Ask Question, Ask an Expert

+61-413 786 465

info@mywordsolution.com

Ask DBMS Expert


Home >> DBMS

Assignment: Data Analytics: Principles and Tools

This assignment tests a variety of skills relating to

• Data Munging
• Textual Analysis
• Visualization
• Data Presentation

In this assignment, you will pre-process, analyze, and present data relating to a variety of health issues. The data set includes about 5000 entries from Twitter. You will act as a data analyst and do the following:

• Remove duplicate tweets from the dataset
• Calculate the sentiment of each tweet
• Calculate the sentiment of each group
• Visualize the hierarchical structure of the data, the rank of groups based on sentiment, and the rank of groups based on tweet volume.
• Create an infographic that summarizes your findings

1. Data Munging

• Download the tweetsSample.csv file (from OWL) that contains the tweets, and store it as an xlsm file (YourUserID_Assign3.xlsm)
If you fail to save the file as .xlsm some of your work will be lost (e.g., functions/calculations)
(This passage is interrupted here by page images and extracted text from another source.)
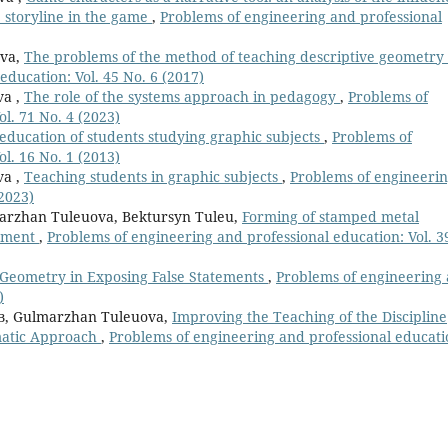
e storyline in the game
,
Рroblems of engineering and professional
ova,
The problems of the method of teaching descriptive geometry
ducation: Vol. 45 No. 6 (2017)
va ,
The role of the systems approach in pedagogy
,
Рroblems of
l. 71 No. 4 (2023)
 education of students studying graphic subjects
,
Рroblems of
l. 16 No. 1 (2013)
va ,
Teaching students in graphic subjects
,
Рroblems of engineeri
(2023)
arzhan Tuleuova, Bektursyn Tuleu,
Forming of stamped metal
ipment
,
Рroblems of engineering and professional education: Vol. 3
Geometry in Exposing False Statements
,
Рroblems of engineering
)
в, Gulmarzhan Tuleuova,
Improving the Teaching of the Discipline
matic Approach
,
Рroblems of engineering and professional educati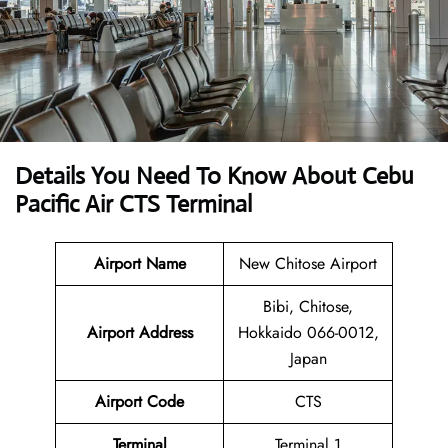
Details You Need To Know About Cebu
Pacific Air CTS Terminal
Airport Name
New Chitose Airport
Bibi, Chitose,
Airport Address
Hokkaido 066-0012,
Japan
Airport Code
CTS
Terminal
Terminal 1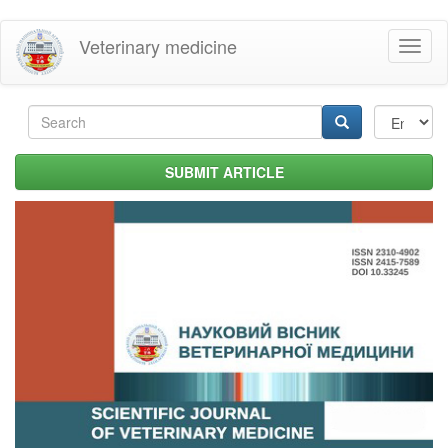
Skip
Veterinary medicine
Toggl
to
naviga
main
content
Search
form
Search
SUBMIT ARTICLE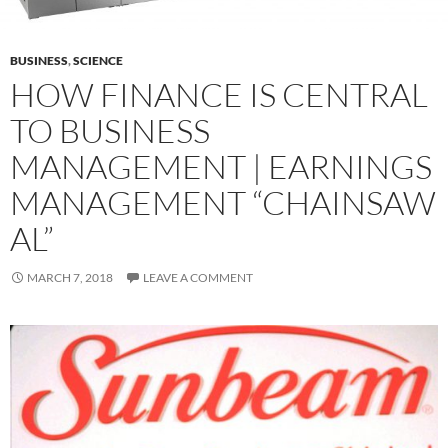
BUSINESS
,
SCIENCE
HOW FINANCE IS CENTRAL
TO BUSINESS
MANAGEMENT | EARNINGS
MANAGEMENT “CHAINSAW
AL”
MARCH 7, 2018
LEAVE A COMMENT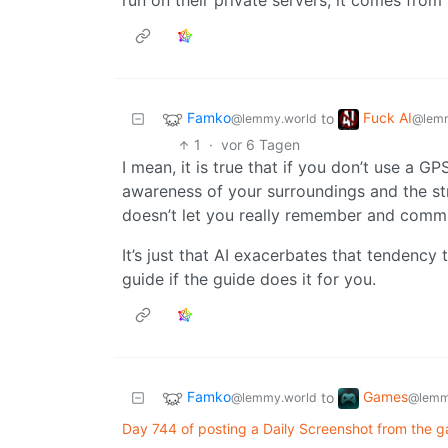
run on their private servers, it comes from
Famko
Fuck AI
to
@lemmy.world
@lemm
1
·
vor 6 Tagen
I mean, it is true that if you don’t use a 
awareness of your surroundings and the s
doesn’t let you really remember and commi
It’s just that AI exacerbates that tendency
guide if the guide does it for you.
Famko
Games
to
@lemmy.world
@lemm
Day 744 of posting a Daily Screenshot from the g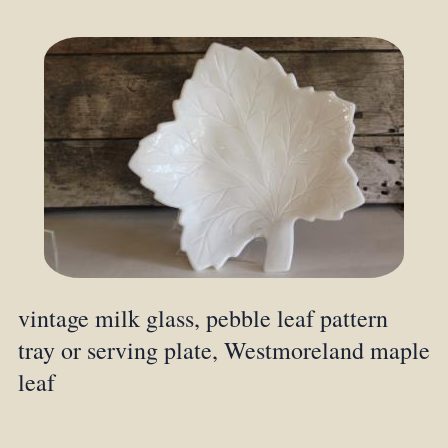
vintage milk glass, pebble leaf pattern
tray or serving plate, Westmoreland maple
leaf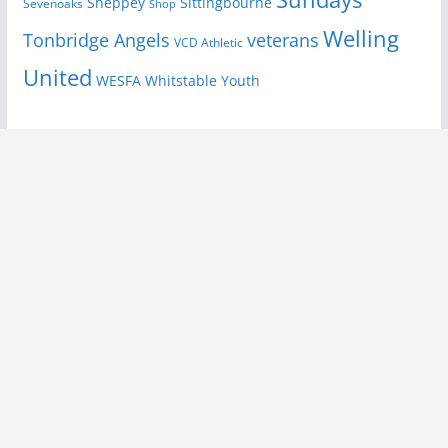
Sheppey
Sittingbourne
Sevenoaks
Shop
Welling
Tonbridge Angels
veterans
VCD Athletic
United
Youth
WESFA
Whitstable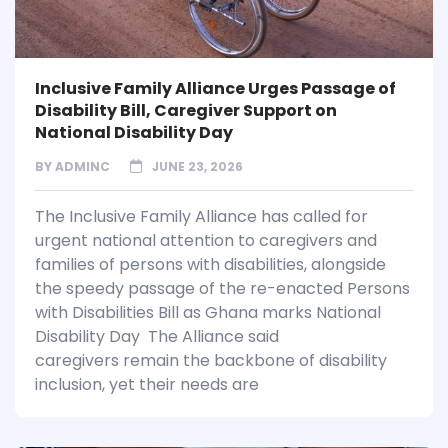
Inclusive Family Alliance Urges Passage of
Disability Bill, Caregiver Support on
National Disability Day
BY
ADMINC
JUNE 23, 2026
The Inclusive Family Alliance has called for
urgent national attention to caregivers and
families of persons with disabilities, alongside
the speedy passage of the re-enacted Persons
with Disabilities Bill as Ghana marks National
Disability Day The Alliance said
caregivers remain the backbone of disability
inclusion, yet their needs are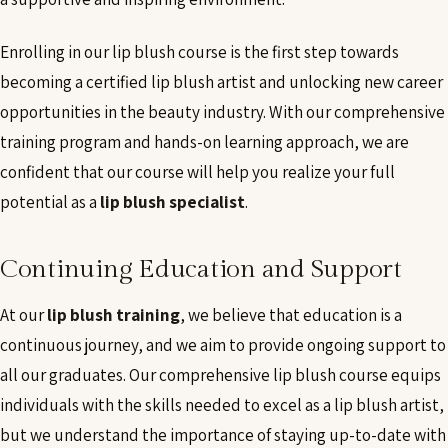
Enrolling in our lip blush course is the first step towards
becoming a certified lip blush artist and unlocking new career
opportunities in the beauty industry. With our comprehensive
training program and hands-on learning approach, we are
confident that our course will help you realize your full
potential as a
lip blush specialist
.
Continuing Education and Support
At our
lip blush training
, we believe that education is a
continuous journey, and we aim to provide ongoing support to
all our graduates. Our comprehensive lip blush course equips
individuals with the skills needed to excel as a lip blush artist,
but we understand the importance of staying up-to-date with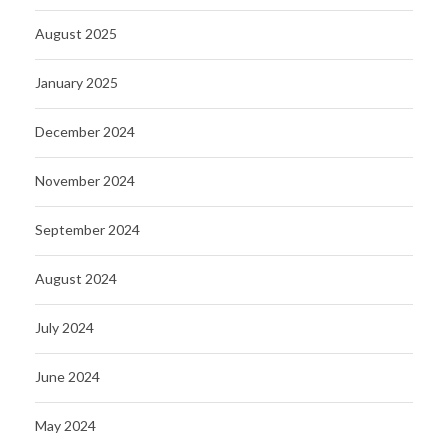
August 2025
January 2025
December 2024
November 2024
September 2024
August 2024
July 2024
June 2024
May 2024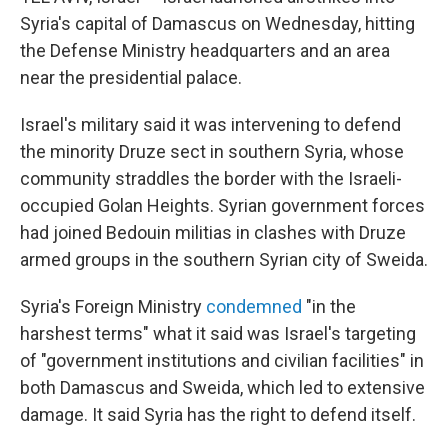
Syria's capital of Damascus on Wednesday, hitting
the Defense Ministry headquarters and an area
near the presidential palace.
Israel's military said it was intervening to defend
the minority Druze sect in southern Syria, whose
community straddles the border with the Israeli-
occupied Golan Heights. Syrian government forces
had joined Bedouin militias in clashes with Druze
armed groups in the southern Syrian city of Sweida.
Syria's Foreign Ministry
condemned
"in the
harshest terms" what it said was Israel's targeting
of "government institutions and civilian facilities" in
both Damascus and Sweida, which led to extensive
damage. It said Syria has the right to defend itself.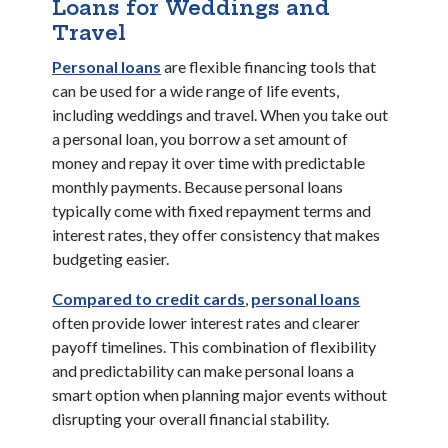
Loans for Weddings and
Travel
(Opens in a new Window)
Personal loans
are flexible financing tools that
can be used for a wide range of life events,
including weddings and travel. When you take out
a personal loan, you borrow a set amount of
money and repay it over time with predictable
monthly payments. Because personal loans
typically come with fixed repayment terms and
interest rates, they offer consistency that makes
budgeting easier.
(Opens in 
Compared to credit cards
,
personal loans
often provide lower interest rates and clearer
payoff timelines. This combination of flexibility
and predictability can make personal loans a
smart option when planning major events without
disrupting your overall financial stability.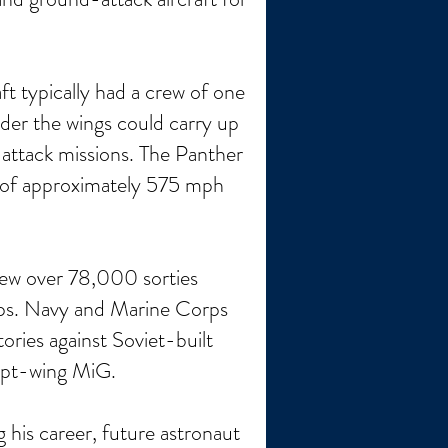
t typically had a crew of one
der the wings could carry up
 attack missions. The Panther
d of approximately 575 mph
lew over 78,000 sorties
oops. Navy and Marine Corps
ories against Soviet-built
ept-wing MiG.
his career, future astronaut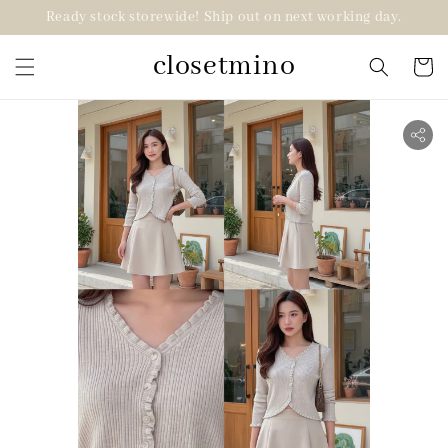
Ready stock storewide! Ship out on next working day.
closetmino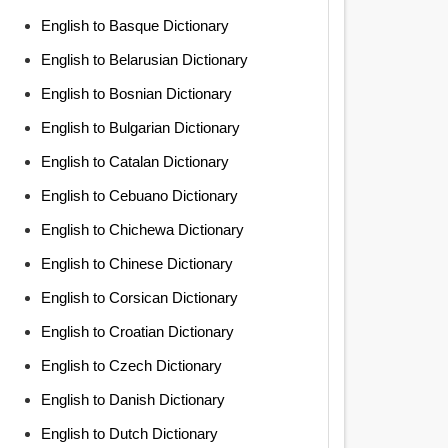
English to Basque Dictionary
English to Belarusian Dictionary
English to Bosnian Dictionary
English to Bulgarian Dictionary
English to Catalan Dictionary
English to Cebuano Dictionary
English to Chichewa Dictionary
English to Chinese Dictionary
English to Corsican Dictionary
English to Croatian Dictionary
English to Czech Dictionary
English to Danish Dictionary
English to Dutch Dictionary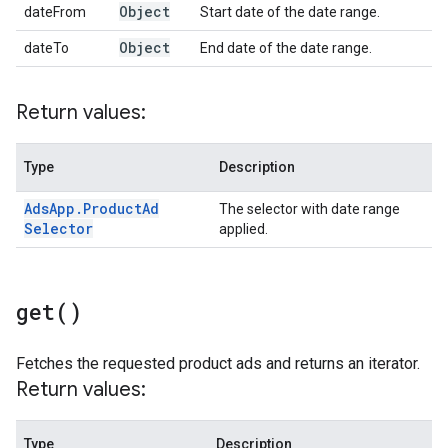
Object
dateFrom
Start date of the date range.
Object
dateTo
End date of the date range.
Return values:
Type
Description
Ads
App
.
Product
Ad
The selector with date range
Selector
applied.
get(
)
Fetches the requested product ads and returns an iterator.
Return values:
Type
Description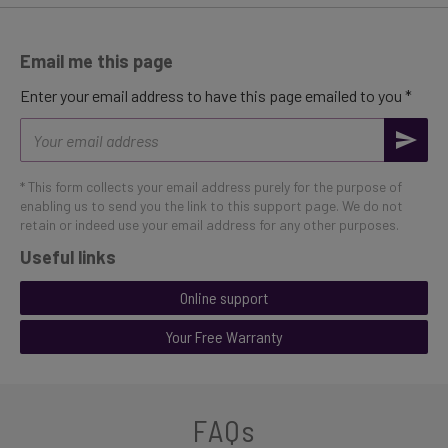
Email me this page
Enter your email address to have this page emailed to you *
Email
address
* This form collects your email address purely for the purpose of
enabling us to send you the link to this support page. We do not
retain or indeed use your email address for any other purposes.
Useful links
Online support
Your Free Warranty
FAQs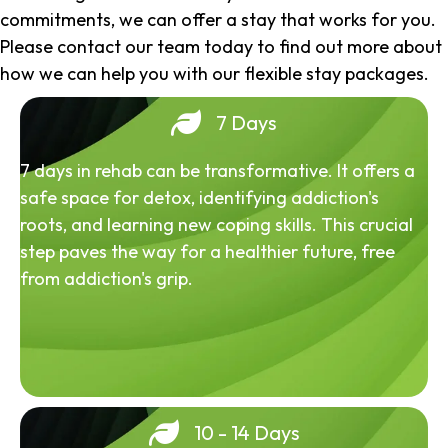
commitments, we can offer a stay that works for you.
Please contact our team today to find out more about
how we can help you with our flexible stay packages.
7 Days
7 days in rehab can be transformative. It offers a
safe space for detox, identifying addiction's
roots, and learning new coping skills. This crucial
step paves the way for a healthier future, free
from addiction's grip.
10 - 14 Days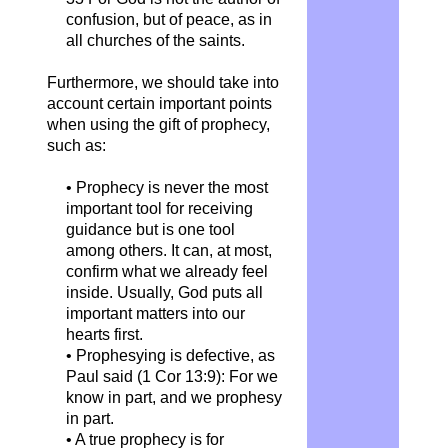
confusion, but of peace, as in
all churches of the saints.
Furthermore, we should take into
account certain important points
when using the gift of prophecy,
such as:
• Prophecy is never the most
important tool for receiving
guidance but is one tool
among others. It can, at most,
confirm what we already feel
inside. Usually, God puts all
important matters into our
hearts first.
• Prophesying is defective, as
Paul said (1 Cor 13:9): For we
know in part, and we prophesy
in part.
• A true prophecy is for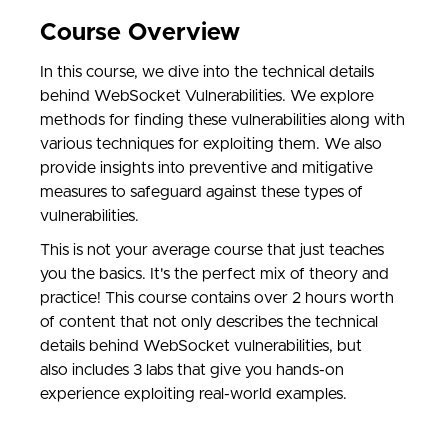
Course Overview
In this course, we dive into the technical details
behind WebSocket Vulnerabilities. We explore
methods for finding these vulnerabilities along with
various techniques for exploiting them. We also
provide insights into preventive and mitigative
measures to safeguard against these types of
vulnerabilities.
This is not your average course that just teaches
you the basics. It's the perfect mix of theory and
practice! This course contains over 2 hours worth
of content that not only describes the technical
details behind WebSocket vulnerabilities, but
also includes 3 labs that give you hands-on
experience exploiting real-world examples.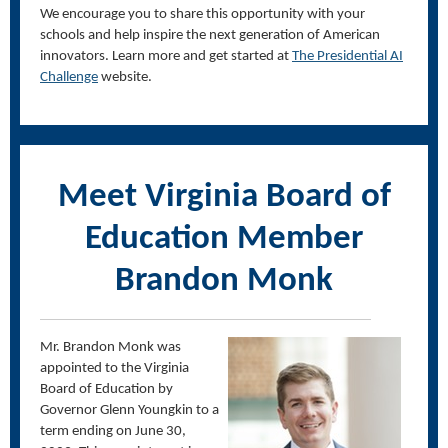
We encourage you to share this opportunity with your
schools and help inspire the next generation of American
innovators. Learn more and get started at
The Presidential AI
Challenge
website.
Meet Virginia Board of
Education Member
Brandon Monk
Mr. Brandon Monk was
appointed to the Virginia
Board of Education by
Governor Glenn Youngkin to a
term ending on June 30,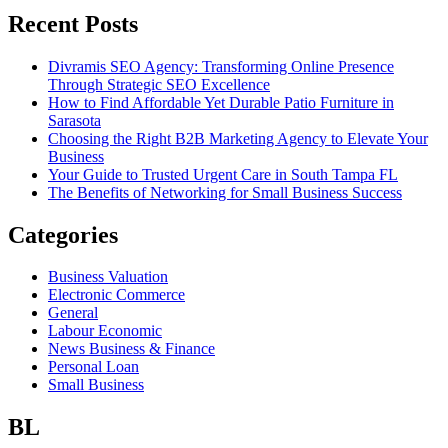
Recent Posts
Divramis SEO Agency: Transforming Online Presence
Through Strategic SEO Excellence
How to Find Affordable Yet Durable Patio Furniture in
Sarasota
Choosing the Right B2B Marketing Agency to Elevate Your
Business
Your Guide to Trusted Urgent Care in South Tampa FL
The Benefits of Networking for Small Business Success
Categories
Business Valuation
Electronic Commerce
General
Labour Economic
News Business & Finance
Personal Loan
Small Business
BL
• Name the worksheet rawData

• First use Excel's remove duplicate feature (found in the Data toolbar) to remove the duplicate tweets based on column A (text). This should reduce the tweets from 5000 to about 3600.

• Within Excel, sort the data by column A (text)

• Create a new column titled isDup (column F)

• Create a new module and in it create a VBA function isDup that determines how similar a tweet is to another.

The function header is:

Function isDup(tweet1 As String, tweet2 As String, threshold As Double) As Boolean

• The threshold is a percentage of the number of words that they must have in common. It is based on the total number of words in the first tweet. This threshold value is fixed at 0.7 for this assignment. This means that 70% of the words must be the same. So, if the first tweet has 100 words, at least 70 of those words must be in common with the second tweet for isDup to be True. If it is less than 70 words like 56 or 34 then the tweet is not deemed a duplicate. Note: threshold is passed in as a parameter and should not be hardcoded in VBA as 0.7

• Use the isDup function (in the worksheet rawData) to determine whether a tweet is like the tweets that follows it. Check to see whether the tweet directly after it is similar. For each cell in column F (isDup), call the isDup function. (there should be about 200 - 250 TRUE values)

• Copy all the data values in the rawData into a new worksheet and name it processedData.

• Sort the isDup column and delete all the rows that have TRUE as the value.

• Delete the time and id columns

• At this point processedData should have four columns and approximately 3380 - 3400 rows.

2. Sentiment Analysis

• Copy the data in the keyword.csv file (downloaded from OWL) and add it as a new sheet, with the name keywords in your workbook.
• Next, create a VBA function that determines the sentiment of each tweet based on its contents
• The function header is:

Function sentimentCalc(tweet1 As String) As Integer

• This function should check each word in the tweet and if the word exists as one of the keywords in the positive list or negative list it should impact the overall sentiment value. The positive list and negative list words exist in the keywords sheet. Access the keywords as ranges within your VBA code. The case of the word is inconsequential. For instance, happy, HAPPY, or happy are all treated as positive words regardless of their case.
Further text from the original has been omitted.